- WORK TASK: Would you return, word for word, the lines of the data below from the line with "Adauga in cos (148, 1437)" through the line with "Guides & conseils (82, 2419)", and no others?

==== RECORDS SUPPLIED ====

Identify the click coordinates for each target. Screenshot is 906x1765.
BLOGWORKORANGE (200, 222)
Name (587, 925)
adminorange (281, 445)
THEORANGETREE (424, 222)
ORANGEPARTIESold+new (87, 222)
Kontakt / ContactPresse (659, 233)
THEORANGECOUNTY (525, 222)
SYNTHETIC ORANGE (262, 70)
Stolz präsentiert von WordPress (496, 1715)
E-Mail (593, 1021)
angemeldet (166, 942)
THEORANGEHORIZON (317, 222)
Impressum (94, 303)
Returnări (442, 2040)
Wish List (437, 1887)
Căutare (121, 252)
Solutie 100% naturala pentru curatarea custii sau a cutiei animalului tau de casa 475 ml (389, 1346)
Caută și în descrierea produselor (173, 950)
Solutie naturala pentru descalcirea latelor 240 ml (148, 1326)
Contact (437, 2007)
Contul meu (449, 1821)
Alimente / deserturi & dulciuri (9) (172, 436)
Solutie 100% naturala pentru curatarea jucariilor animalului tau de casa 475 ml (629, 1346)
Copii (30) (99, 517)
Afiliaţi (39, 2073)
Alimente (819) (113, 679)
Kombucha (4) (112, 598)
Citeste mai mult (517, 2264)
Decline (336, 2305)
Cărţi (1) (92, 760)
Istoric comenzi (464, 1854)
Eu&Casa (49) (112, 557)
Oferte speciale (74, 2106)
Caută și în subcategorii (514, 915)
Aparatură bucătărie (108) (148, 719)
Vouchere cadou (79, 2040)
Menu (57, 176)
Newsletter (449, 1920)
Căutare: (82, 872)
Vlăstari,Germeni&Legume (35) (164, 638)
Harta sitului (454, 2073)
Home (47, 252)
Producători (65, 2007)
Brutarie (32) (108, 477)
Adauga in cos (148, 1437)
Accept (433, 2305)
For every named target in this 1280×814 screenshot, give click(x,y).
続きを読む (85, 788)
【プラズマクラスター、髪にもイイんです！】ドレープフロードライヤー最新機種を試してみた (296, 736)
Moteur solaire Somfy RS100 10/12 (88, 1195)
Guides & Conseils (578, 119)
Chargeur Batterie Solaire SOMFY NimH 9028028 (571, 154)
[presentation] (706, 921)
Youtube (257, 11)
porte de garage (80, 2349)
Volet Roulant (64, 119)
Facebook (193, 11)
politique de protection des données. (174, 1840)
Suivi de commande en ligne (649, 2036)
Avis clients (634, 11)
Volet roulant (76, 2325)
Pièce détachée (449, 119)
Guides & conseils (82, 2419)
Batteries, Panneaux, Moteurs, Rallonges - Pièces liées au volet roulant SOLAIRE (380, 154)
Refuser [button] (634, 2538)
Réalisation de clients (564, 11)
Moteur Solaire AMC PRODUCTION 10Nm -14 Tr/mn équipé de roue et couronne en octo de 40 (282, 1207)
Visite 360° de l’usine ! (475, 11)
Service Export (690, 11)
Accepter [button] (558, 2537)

====

- REPLY TO THE EXERCISE:
Adauga in cos (148, 1437)
Accept (433, 2305)
For every named target in this 1280×814 screenshot, give click(x,y).
続きを読む (85, 788)
【プラズマクラスター、髪にもイイんです！】ドレープフロードライヤー最新機種を試してみた (296, 736)
Moteur solaire Somfy RS100 10/12 (88, 1195)
Guides & Conseils (578, 119)
Chargeur Batterie Solaire SOMFY NimH 9028028 (571, 154)
[presentation] (706, 921)
Youtube (257, 11)
porte de garage (80, 2349)
Volet Roulant (64, 119)
Facebook (193, 11)
politique de protection des données. (174, 1840)
Suivi de commande en ligne (649, 2036)
Avis clients (634, 11)
Volet roulant (76, 2325)
Pièce détachée (449, 119)
Guides & conseils (82, 2419)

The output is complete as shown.